Reexamination Certificate

active

06361323

ABSTRACT:

BACKGROUND OF THE INVENTION
The present invention relates to a structure and a method for deriving, testing and recording data to determine appropriate human positions, acts, space and human interface between others, human supports, instruments, devices, installations and health care facilities as a whole. The structure and method are especially useful for designing hospitals, clinics and associated centers for learning, for specifying health care procedures, for engineering information and treatment technology and for acquiring skills from the best use of one's body.
This system is based on the concept that data from proprioceptive feedback, scaled numeric terms and coordinate based imagery should be the primary way to define procedure, skill, instruments and settings for health care. Scaled numeric terms and coordinate based imagery also address indications for procedure and 3D perception of the beginning progress and outcome of procedure. The derivations from proprioceptive feedback (often conducted with masked eyes) best identify human interface with technological functions as a direct extension of human functions. This results in less clutter and the least distinction from patient centered attention.
Daryl Beach DMD, designed and developed the Skill Acquisition, Transfers and Verification system (SATV system) hardware and point tracking system applied to health care procedures with the engineering and manufacturing support of Kabushiki Kaisha Morita Seisakusho as an example of this method for widespread use in the field of health care at large. The example is focused on procedures in the mouth.
This system is based on a concept that, with proprioceptive derivation that is commonly shared by all human beings, everyone becomes aware of what he or she wants as a care provider as well as a care receiver. Thus, we become aware of the body conditions, technology and facilities that we want as human beings.

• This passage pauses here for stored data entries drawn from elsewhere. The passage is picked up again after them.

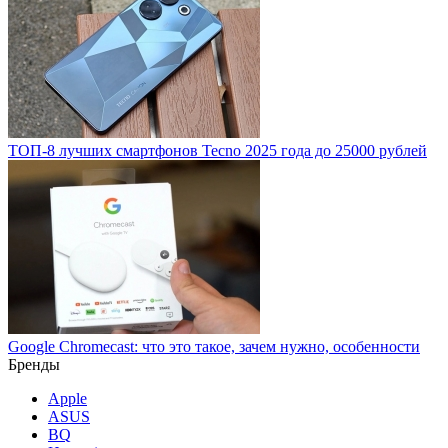
ТОП-8 лучших смартфонов Tecno 2025 года до 25000 рублей
Google Chromecast: что это такое, зачем нужно, особенности
Бренды
Apple
ASUS
BQ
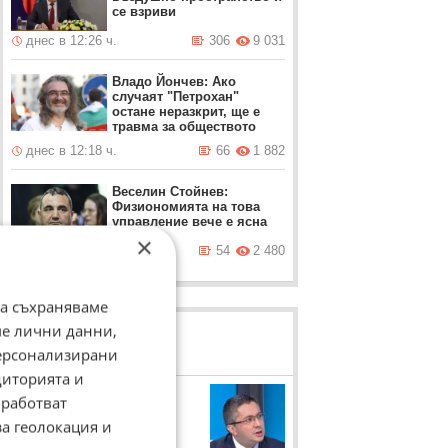
се взриви
днес в 12:26 ч.
306
9 031
Владо Йончев: Ако
случаят "Петрохан"
остане неразкрит, ще е
травма за обществото
днес в 12:18 ч.
66
1 882
Веселин Стойнев:
Физиономията на това
управление вече е ясна
×
днес в 11:44 ч.
54
2 480
да съхраняваме
ме лични данни,
ЛОВЦИ НА БИСЕРИ
персонализирани
диторията и
Николай Нанков
работват
за геолокация и
Регионалният министър
коментира ситуацията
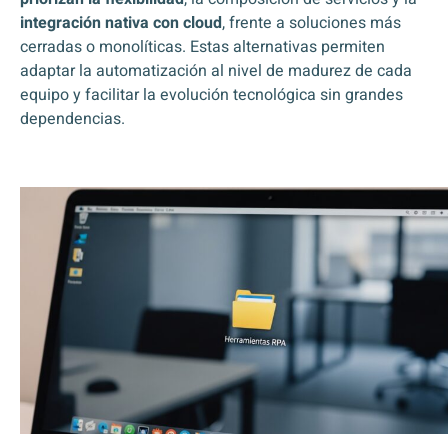
integración nativa con cloud
, frente a soluciones más
cerradas o monolíticas. Estas alternativas permiten
adaptar la automatización al nivel de madurez de cada
equipo y facilitar la evolución tecnológica sin grandes
dependencias.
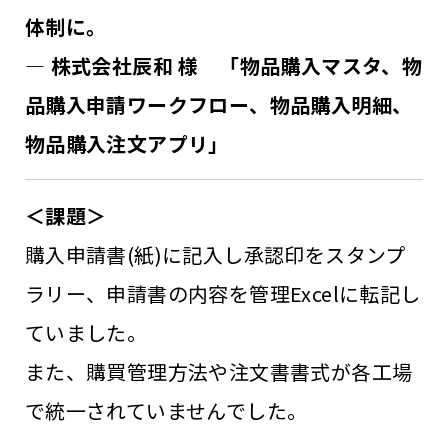
体制に。
― 株式会社辰和 様 「物品購入マスタ、物
品購入申請ワークフロー、物品購入明細、
物品購入注文アプリ」
＜課題＞
購入申請書(紙)に記入し承認印をスタンプ
ラリー、申請書の内容を管理Excelに転記し
ていました。
また、購買管理方法や注文書書式が各工場
で統一されていませんでした。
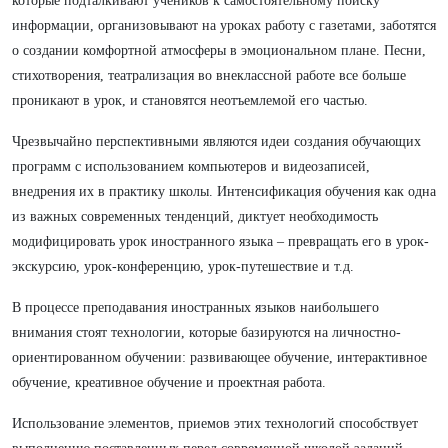
которые подталкивают учеников к самостоятельному поиску
информации, организовывают на уроках работу с газетами, заботятся
о создании комфортной атмосферы в эмоциональном плане. Песни,
стихотворения, театрализация во внеклассной работе все больше
проникают в урок, и становятся неотъемлемой его частью.
Чрезвычайно перспективными являются идеи создания обучающих
программ с использованием компьютеров и видеозаписей,
внедрения их в практику школы. Интенсификация обучения как одна
из важных современных тенденций, диктует необходимость
модифицировать урок иностранного языка – превращать его в урок-
экскурсию, урок-конференцию, урок-путешествие и т.д.
В процессе преподавания иностранных языков наибольшего
внимания стоят технологии, которые базируются на личностно-
ориентированном обучении: развивающее обучение, интерактивное
обучение, креативное обучение и проектная работа.
Использование элементов, приемов этих технологий способствует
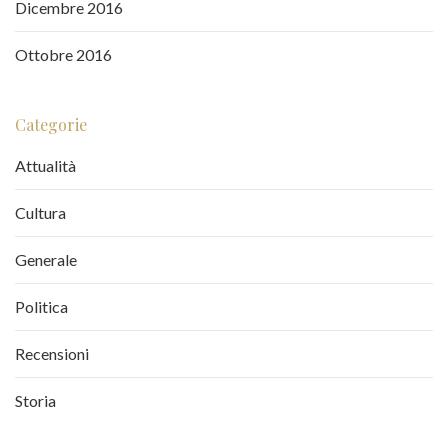
Dicembre 2016
Ottobre 2016
Categorie
Attualità
Cultura
Generale
Politica
Recensioni
Storia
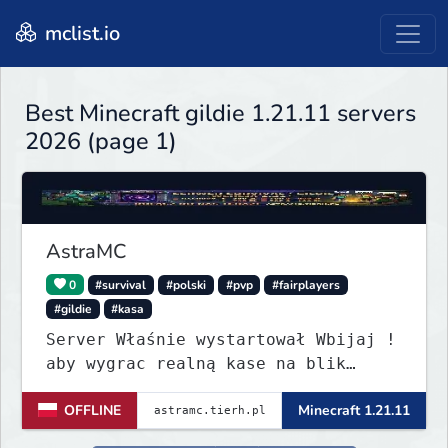
mclist.io
Best Minecraft gildie 1.21.11 servers
2026 (page 1)
AstraMC
0
#survival
#polski
#pvp
#fairplayers
#gildie
#kasa
Server Właśnie wystartował Wbijaj !
aby wygrac realną kase na blik
revolut czytać opis wszystko na
OFFLINE
Minecraft 1.21.11
Discordzie server pod #Nagrody-
pieniężne .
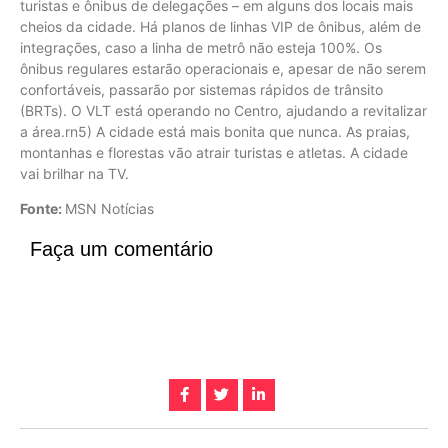
turistas e ônibus de delegações – em alguns dos locais mais
cheios da cidade. Há planos de linhas VIP de ônibus, além de
integrações, caso a linha de metrô não esteja 100%. Os
ônibus regulares estarão operacionais e, apesar de não serem
confortáveis, passarão por sistemas rápidos de trânsito
(BRTs). O VLT está operando no Centro, ajudando a revitalizar
a área.rn5) A cidade está mais bonita que nunca. As praias,
montanhas e florestas vão atrair turistas e atletas. A cidade
vai brilhar na TV.
Fonte:
MSN Notícias
Faça um comentário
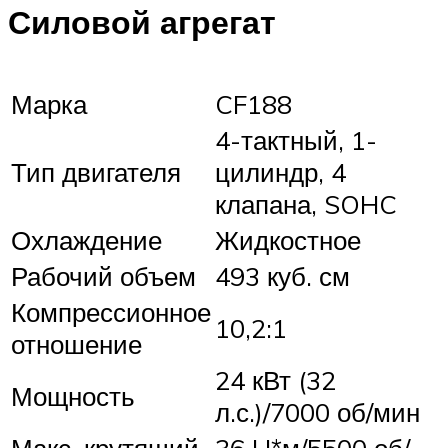
Силовой агрегат
Марка
CF188
4-тактный, 1-
Тип двигателя
цилиндр, 4
клапана, SOHC
Охлаждение
Жидкостное
Рабочий объем
493 куб. см
Компрессионное
10,2:1
отношение
24 кВт (32
Мощность
л.с.)/7000 об/мин
Макс. крутящий
36 H*м/5500 об/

Briefly, the SATV system includes following seven stages:
SATV 0—Human centered derivations
0 (zero) conditions for “what I want” and “what we want” as providers and patient are derived for 1) body condition & acts, 2) human space & interface, 3) Settings, and 4) Technology.
Derivation exercises make the operator highly aware of such proprioceptive feedback as horizontal balance sense and minimum activity of anti-gravity muscles, with which each part of one's is stabilized.

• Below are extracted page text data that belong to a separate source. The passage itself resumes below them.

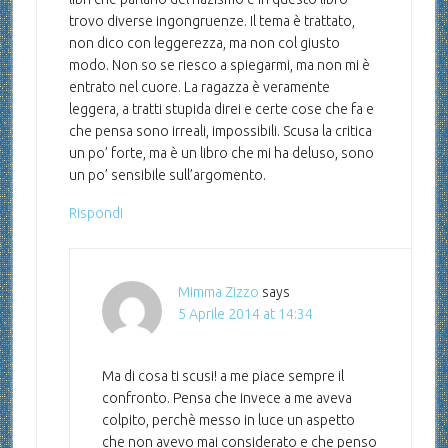
trovo diverse ingongruenze. Il tema è trattato,
non dico con leggerezza, ma non col giusto
modo. Non so se riesco a spiegarmi, ma non mi è
entrato nel cuore. La ragazza è veramente
leggera, a tratti stupida direi e certe cose che fa e
che pensa sono irreali, impossibili. Scusa la critica
un po’ forte, ma è un libro che mi ha deluso, sono
un po’ sensibile sull’argomento.
Rispondi
Mimma Zizzo
says
5 Aprile 2014 at 14:34
Ma di cosa ti scusi! a me piace sempre il
confronto. Pensa che invece a me aveva
colpito, perchè messo in luce un aspetto
che non avevo mai considerato e che penso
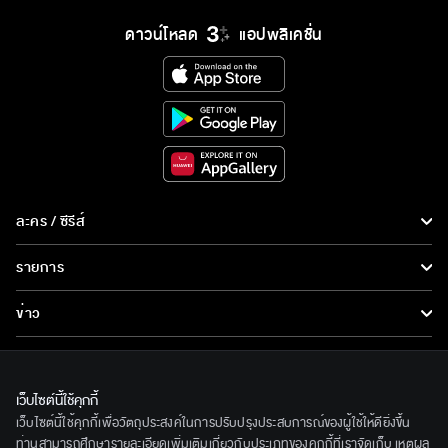
ดาวน์โหลด
แอปพลิเคชั่น
ละคร / ซีรีส์
ละคร/ซีรีส์
รายการ
ซีรีส์นานาชาติ
รายการทั้งหมด
ข่าว
การ์ตูน & เกม
ข่าวทั้งหมด
LIVE
รายการข่าว
ทีวีออนไลน์
เว็บไซต์นี้ใช้คุกกี้
เกี่ยวกับเรา
เว็บไซต์นี้ใช้คุกกี้เพื่อวัตถุประสงค์ในการปรับปรุงประสบการณ์ของผู้ใช้ให้ดียิ่งขึ้น
ข่าวประชาสัมพันธ์
BEC World
ท่านสามารถศึกษารายละเอียดเพิ่มเติมเกี่ยวกับประเภทของคุกกี้ที่เราจัดเก็บ เหตุผล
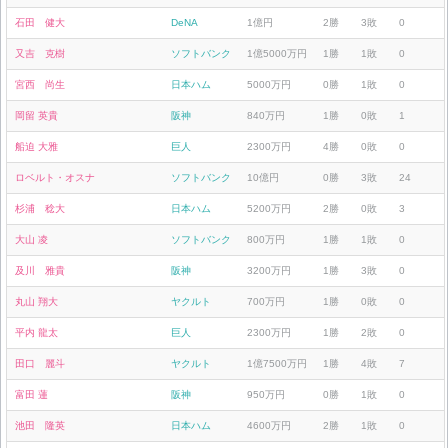
石田 健大
DeNA
1億円
2勝
3敗
0
又吉 克樹
ソフトバンク
1億5000万円
1勝
1敗
0
宮西 尚生
日本ハム
5000万円
0勝
1敗
0
岡留 英貴
阪神
840万円
1勝
0敗
1
船迫 大雅
巨人
2300万円
4勝
0敗
0
ロベルト・オスナ
ソフトバンク
10億円
0勝
3敗
24
杉浦 稔大
日本ハム
5200万円
2勝
0敗
3
大山 凌
ソフトバンク
800万円
1勝
1敗
0
及川 雅貴
阪神
3200万円
1勝
3敗
0
丸山 翔大
ヤクルト
700万円
1勝
0敗
0
平内 龍太
巨人
2300万円
1勝
2敗
0
田口 麗斗
ヤクルト
1億7500万円
1勝
4敗
7
富田 蓮
阪神
950万円
0勝
1敗
0
池田 隆英
日本ハム
4600万円
2勝
1敗
0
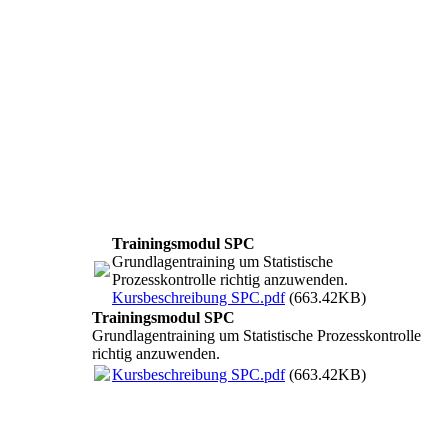
stabilisieren.
Dauer 1-2 Tage: Durchführung als „
Inhouse
“ Kurs
Die
Trainingsmodule werden von mir derzeit aussc
Beispiele stimme ich gerne mit Ihnen ab, damit 
entstehen dann auch gerne Kombinationen der 
Die Software-Schulungen werden standardmäßig 
(ggf. kann eine 30Tage-Demo Lizenz benutzt wer
Trainingsmodul SPC
Grundlagentraining um Statistische
Prozesskontrolle richtig anzuwenden.
Kursbeschreibung SPC.pdf
(663.42KB)
Trainingsmodul SPC
Grundlagentraining um Statistische Prozesskontrolle
richtig anzuwenden.
Kursbeschreibung SPC.pdf
(663.42KB)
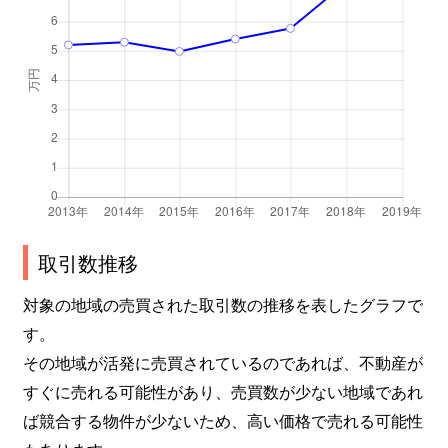
取引数推移
対象の地域の売買された取引数の推移を表したグラフで
す。
その地域が活発に売買されているのであれば、不動産が
すぐに売れる可能性があり、売買数が少ない地域であれ
ば競合する物件が少ないため、高い価格で売れる可能性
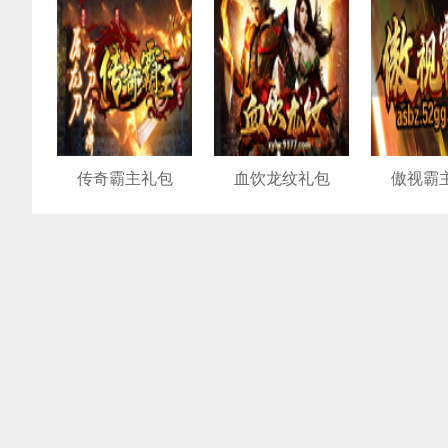
GO
礼品
GO
礼品
传奇霸主礼包
血饮龙纹礼包
傲视霸
GO
礼品
GO
礼品
GO
礼品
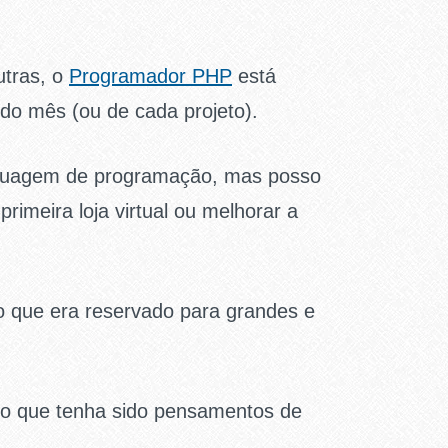
utras, o
Programador PHP
está
 do mês (ou de cada projeto).
nguagem de programação, mas posso
rimeira loja virtual ou melhorar a
o que era reservado para grandes e
o que tenha sido pensamentos de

SATV 1—Positions, Contacts, Sighting (Simulation)
The optimum treatment condition including body conditions, positions, contacts, sightings and compatible technology can be derived for all procedures in dentistry including examinations, restorations, prosthetics, endodontics, periodontics, oral srugery, orthodontics, etc., while maintaining a balanced head, optimum finger control, minimum body tension for performers and patients with minimum distraction from patients.

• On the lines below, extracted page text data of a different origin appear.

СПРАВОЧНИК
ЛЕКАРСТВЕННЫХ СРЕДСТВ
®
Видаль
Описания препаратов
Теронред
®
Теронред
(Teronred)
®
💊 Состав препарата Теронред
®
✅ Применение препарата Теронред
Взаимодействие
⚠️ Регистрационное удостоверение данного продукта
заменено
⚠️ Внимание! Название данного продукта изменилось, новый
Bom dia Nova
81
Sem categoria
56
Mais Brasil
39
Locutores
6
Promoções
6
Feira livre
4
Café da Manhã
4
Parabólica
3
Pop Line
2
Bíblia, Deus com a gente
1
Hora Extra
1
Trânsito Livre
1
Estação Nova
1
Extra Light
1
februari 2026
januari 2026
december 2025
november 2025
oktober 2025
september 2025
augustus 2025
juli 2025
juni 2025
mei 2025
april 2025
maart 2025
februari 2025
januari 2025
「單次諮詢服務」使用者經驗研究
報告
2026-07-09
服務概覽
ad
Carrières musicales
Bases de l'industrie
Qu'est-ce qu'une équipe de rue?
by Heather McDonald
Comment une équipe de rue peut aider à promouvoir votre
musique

SATV 2—Basic Finger Control and Accuracy (Simulation)
Basic finger control and sighting control based on criteria for direct views and reflected views are acquired with the stable body conditions. Exercises reinforce memory sets that were established in Stages 0 and I.
SATV 3—Skill Transfer (Simulation)
Skills that are acquired in Stage 0, I and II are transferred through exercises to any or all other procedures in dentistry. For example, to surgical procedures which may include removal of horizontally impacted upper third molars simulated to acquire the optimum body conditions and positions.
SATV 4—Patient, Performer, Assistant Roles (Simulation)
Through role simulation exercises, proprioceptively derived clinical settings are verified. Interpersonal skills are also acquired in pd settings.
SATV 5—Patient Treatment (Clinical)
The outcome of patient treatment is photographed with an intra-oral camera and the image is displayed on the LAN display. The images are assessed by oneself first, and then by others.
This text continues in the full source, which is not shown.